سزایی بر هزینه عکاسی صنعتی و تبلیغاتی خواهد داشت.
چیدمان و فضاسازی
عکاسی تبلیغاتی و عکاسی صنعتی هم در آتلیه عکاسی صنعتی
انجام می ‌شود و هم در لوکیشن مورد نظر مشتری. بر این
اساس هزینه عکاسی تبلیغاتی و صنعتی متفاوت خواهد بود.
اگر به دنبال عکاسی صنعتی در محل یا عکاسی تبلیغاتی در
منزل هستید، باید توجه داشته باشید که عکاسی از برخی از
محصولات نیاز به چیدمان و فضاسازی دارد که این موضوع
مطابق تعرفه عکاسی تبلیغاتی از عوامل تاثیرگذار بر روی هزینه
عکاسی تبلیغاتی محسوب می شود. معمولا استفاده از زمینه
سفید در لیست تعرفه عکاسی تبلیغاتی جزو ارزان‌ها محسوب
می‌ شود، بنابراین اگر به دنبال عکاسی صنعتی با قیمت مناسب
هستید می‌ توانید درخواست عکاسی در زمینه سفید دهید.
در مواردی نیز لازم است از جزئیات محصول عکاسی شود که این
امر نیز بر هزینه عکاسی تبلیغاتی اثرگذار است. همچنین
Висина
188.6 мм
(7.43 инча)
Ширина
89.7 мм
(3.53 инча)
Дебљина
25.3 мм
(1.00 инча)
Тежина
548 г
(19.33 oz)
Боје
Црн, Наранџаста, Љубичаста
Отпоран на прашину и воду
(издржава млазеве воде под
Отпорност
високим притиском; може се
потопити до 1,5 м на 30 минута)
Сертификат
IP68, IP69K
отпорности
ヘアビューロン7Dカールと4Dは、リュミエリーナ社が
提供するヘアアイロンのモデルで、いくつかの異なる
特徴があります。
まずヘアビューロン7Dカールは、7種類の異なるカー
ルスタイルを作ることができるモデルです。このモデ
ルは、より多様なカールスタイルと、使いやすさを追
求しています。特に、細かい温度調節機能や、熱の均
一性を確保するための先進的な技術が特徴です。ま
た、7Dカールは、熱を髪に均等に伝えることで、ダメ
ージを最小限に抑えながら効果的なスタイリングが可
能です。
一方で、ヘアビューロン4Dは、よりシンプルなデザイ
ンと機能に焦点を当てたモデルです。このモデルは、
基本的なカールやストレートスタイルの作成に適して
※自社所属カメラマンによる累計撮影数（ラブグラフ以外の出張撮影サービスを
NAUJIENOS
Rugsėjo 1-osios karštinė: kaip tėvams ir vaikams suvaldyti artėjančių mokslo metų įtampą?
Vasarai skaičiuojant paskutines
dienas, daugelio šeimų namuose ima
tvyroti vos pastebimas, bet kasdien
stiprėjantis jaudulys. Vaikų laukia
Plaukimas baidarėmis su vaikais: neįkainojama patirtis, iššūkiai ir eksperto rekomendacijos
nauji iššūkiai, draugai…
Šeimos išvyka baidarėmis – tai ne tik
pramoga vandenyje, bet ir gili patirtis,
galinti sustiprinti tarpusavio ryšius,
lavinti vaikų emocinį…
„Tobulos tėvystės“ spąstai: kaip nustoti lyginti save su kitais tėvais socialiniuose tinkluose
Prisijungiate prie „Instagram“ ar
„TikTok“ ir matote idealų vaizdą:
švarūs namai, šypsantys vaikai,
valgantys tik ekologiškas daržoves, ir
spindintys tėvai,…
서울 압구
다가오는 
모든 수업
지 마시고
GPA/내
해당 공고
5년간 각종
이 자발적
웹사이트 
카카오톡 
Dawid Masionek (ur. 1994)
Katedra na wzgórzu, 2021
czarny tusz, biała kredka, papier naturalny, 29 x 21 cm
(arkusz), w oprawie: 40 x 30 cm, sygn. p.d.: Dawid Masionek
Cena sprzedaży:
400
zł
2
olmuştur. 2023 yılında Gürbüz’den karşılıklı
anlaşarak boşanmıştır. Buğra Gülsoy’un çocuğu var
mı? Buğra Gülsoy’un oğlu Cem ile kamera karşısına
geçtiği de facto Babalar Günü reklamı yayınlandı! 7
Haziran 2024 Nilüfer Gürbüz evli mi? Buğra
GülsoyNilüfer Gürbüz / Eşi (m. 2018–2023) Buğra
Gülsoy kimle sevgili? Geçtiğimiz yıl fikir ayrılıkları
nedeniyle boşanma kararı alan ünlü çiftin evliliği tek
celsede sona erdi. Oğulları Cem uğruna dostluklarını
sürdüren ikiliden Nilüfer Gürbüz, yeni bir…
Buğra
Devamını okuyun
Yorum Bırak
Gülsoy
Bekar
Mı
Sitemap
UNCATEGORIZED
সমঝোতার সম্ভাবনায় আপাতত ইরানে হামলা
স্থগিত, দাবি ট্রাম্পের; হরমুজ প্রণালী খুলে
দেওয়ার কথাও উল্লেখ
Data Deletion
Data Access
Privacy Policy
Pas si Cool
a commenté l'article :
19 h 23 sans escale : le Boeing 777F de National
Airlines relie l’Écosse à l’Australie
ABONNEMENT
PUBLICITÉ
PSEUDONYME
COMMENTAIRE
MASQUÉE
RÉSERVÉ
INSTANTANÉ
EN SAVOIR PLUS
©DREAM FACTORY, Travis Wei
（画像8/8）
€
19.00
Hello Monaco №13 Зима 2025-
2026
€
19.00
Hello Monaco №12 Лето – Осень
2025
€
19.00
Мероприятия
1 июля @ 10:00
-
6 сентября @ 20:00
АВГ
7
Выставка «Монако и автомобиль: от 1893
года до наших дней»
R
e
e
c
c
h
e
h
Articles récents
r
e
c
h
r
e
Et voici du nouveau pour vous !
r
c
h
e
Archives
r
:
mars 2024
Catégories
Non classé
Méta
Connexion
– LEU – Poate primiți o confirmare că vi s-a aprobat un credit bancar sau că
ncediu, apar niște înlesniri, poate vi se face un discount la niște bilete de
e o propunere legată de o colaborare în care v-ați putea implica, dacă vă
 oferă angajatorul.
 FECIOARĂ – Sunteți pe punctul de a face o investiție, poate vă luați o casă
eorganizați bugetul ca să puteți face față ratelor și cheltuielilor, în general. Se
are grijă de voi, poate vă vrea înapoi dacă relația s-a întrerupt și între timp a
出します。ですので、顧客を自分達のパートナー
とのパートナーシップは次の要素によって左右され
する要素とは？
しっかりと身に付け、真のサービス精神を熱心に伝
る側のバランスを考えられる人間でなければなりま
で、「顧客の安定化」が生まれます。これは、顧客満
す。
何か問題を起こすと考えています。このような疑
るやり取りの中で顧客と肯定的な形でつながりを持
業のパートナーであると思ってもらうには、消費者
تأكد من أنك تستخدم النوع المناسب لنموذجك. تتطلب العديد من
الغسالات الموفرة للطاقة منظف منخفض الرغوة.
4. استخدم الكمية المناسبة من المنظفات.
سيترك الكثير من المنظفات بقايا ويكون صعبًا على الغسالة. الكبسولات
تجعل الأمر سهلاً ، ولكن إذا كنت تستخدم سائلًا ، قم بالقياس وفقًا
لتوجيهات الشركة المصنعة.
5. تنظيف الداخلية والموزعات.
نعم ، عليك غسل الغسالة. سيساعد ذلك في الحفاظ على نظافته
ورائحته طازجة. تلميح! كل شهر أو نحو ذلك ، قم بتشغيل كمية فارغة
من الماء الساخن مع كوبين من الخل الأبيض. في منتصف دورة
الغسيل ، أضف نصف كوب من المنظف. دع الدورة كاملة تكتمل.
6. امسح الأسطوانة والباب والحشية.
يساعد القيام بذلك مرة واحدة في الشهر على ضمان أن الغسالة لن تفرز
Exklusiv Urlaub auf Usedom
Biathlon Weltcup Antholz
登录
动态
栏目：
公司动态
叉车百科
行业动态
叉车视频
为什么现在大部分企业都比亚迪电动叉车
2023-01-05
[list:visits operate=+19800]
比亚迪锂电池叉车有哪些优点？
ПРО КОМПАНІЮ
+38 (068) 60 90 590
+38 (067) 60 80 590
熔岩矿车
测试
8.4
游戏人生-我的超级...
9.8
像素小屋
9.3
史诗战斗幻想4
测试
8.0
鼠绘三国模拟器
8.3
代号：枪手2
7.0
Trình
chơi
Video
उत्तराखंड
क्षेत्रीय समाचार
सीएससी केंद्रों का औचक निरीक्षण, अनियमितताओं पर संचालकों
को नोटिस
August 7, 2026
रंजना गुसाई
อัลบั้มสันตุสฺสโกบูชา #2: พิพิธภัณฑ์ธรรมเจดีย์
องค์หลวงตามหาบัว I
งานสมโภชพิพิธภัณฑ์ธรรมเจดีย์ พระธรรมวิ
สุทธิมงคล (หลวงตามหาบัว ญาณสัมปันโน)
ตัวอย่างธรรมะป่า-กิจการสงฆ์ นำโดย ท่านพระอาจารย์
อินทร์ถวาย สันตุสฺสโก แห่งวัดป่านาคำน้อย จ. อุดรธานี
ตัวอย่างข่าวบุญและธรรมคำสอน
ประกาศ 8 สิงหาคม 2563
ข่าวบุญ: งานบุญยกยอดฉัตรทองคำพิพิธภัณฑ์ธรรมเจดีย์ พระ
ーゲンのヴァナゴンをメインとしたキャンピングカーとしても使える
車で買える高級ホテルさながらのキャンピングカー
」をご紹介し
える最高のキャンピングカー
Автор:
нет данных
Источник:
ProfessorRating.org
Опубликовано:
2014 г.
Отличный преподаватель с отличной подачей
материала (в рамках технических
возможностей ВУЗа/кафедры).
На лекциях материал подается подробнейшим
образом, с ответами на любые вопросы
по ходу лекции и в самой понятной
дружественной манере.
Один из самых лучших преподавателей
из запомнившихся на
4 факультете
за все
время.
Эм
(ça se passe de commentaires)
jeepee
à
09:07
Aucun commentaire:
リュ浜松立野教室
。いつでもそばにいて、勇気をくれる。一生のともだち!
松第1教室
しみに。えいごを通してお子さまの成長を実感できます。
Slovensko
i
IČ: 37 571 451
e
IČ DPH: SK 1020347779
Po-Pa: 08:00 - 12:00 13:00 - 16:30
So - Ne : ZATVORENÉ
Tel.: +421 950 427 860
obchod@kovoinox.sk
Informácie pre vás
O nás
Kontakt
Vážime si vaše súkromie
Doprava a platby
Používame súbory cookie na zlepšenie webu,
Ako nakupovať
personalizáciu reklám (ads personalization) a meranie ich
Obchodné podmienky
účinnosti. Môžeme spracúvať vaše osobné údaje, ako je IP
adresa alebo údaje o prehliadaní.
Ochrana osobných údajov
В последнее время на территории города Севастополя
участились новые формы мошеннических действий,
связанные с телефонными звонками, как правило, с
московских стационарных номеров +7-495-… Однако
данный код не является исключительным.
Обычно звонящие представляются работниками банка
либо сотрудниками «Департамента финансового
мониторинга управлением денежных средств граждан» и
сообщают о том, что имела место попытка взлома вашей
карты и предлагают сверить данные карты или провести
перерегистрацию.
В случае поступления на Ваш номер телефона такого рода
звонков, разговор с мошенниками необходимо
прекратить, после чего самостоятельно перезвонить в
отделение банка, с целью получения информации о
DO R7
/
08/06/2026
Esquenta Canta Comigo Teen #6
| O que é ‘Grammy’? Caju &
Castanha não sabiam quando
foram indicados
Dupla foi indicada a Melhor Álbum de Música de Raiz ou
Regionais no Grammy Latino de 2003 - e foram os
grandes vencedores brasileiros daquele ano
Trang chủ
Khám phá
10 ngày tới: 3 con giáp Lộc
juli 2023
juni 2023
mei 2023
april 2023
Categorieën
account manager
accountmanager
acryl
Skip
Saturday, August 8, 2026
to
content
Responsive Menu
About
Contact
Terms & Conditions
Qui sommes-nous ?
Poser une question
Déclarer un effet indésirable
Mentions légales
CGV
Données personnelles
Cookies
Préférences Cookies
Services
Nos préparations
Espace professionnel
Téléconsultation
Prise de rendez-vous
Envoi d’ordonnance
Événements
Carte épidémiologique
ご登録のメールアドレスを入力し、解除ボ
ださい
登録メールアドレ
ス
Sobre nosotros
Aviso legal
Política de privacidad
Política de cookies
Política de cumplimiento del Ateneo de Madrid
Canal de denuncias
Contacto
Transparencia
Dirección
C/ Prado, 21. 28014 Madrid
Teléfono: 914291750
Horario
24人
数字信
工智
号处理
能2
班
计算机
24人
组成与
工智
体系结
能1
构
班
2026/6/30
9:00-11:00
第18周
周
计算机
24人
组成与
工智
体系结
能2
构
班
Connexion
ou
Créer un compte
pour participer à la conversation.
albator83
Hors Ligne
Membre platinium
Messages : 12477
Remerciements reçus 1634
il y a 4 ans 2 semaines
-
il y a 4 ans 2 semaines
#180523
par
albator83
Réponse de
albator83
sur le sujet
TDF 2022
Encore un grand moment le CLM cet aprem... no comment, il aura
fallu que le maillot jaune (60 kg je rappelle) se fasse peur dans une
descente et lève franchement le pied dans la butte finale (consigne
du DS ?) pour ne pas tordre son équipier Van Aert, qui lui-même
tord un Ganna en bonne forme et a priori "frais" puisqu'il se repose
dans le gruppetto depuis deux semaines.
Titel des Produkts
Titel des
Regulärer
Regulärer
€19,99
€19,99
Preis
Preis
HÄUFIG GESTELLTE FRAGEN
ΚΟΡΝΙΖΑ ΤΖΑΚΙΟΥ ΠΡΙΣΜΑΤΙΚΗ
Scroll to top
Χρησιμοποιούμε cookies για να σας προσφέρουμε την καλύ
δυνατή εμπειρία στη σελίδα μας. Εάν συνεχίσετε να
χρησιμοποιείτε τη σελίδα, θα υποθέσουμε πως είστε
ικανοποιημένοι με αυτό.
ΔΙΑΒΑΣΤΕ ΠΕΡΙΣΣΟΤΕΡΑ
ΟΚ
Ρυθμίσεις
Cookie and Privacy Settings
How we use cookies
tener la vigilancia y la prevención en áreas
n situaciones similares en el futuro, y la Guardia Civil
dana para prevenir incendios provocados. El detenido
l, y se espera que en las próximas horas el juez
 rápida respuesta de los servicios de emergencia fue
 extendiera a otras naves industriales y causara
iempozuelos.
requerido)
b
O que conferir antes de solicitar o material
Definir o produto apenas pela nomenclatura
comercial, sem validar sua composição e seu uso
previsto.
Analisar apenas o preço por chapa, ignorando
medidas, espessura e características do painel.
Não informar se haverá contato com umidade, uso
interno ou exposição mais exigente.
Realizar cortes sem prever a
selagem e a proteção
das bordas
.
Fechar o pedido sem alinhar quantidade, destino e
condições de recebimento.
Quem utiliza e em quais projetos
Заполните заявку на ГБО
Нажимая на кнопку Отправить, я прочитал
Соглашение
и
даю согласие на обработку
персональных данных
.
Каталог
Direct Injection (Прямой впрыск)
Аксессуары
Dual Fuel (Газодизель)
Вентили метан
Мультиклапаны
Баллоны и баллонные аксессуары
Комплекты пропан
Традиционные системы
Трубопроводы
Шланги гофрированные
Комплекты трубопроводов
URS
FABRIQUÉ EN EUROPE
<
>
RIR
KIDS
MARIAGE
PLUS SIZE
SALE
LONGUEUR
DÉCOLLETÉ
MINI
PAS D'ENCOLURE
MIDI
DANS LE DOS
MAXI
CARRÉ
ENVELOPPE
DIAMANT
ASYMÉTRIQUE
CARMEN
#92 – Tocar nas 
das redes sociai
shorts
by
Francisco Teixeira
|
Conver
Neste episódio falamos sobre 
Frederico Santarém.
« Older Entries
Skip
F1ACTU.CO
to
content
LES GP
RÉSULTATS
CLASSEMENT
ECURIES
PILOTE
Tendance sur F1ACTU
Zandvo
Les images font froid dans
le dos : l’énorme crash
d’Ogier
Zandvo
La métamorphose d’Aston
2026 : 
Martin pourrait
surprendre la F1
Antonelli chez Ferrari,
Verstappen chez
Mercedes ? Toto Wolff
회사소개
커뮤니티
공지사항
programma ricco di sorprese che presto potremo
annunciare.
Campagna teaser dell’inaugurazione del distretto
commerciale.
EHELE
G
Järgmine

EXERCISE DETAILS: Lines from the top of the entries through the line with "سفید در لیست" are to be transcribed exactly, and nothing more.

PROBLEM SOLUTION:
سزایی بر هزینه عکاسی صنعتی و تبلیغاتی خواهد داشت.
چیدمان و فضاسازی
عکاسی تبلیغاتی و عکاسی صنعتی هم در آتلیه عکاسی صنعتی
انجام می ‌شود و هم در لوکیشن مورد نظر مشتری. بر این
اساس هزینه عکاسی تبلیغاتی و صنعتی متفاوت خواهد بود.
اگر به دنبال عکاسی صنعتی در محل یا عکاسی تبلیغاتی در
منزل هستید، باید توجه داشته باشید که عکاسی از برخی از
محصولات نیاز به چیدمان و فضاسازی دارد که این موضوع
مطابق تعرفه عکاسی تبلیغاتی از عوامل تاثیرگذار بر روی هزینه
عکاسی تبلیغاتی محسوب می شود. معمولا استفاده از زمینه
سفید در لیست تعرفه عکاسی تبلیغاتی جزو ارزان‌ها محسوب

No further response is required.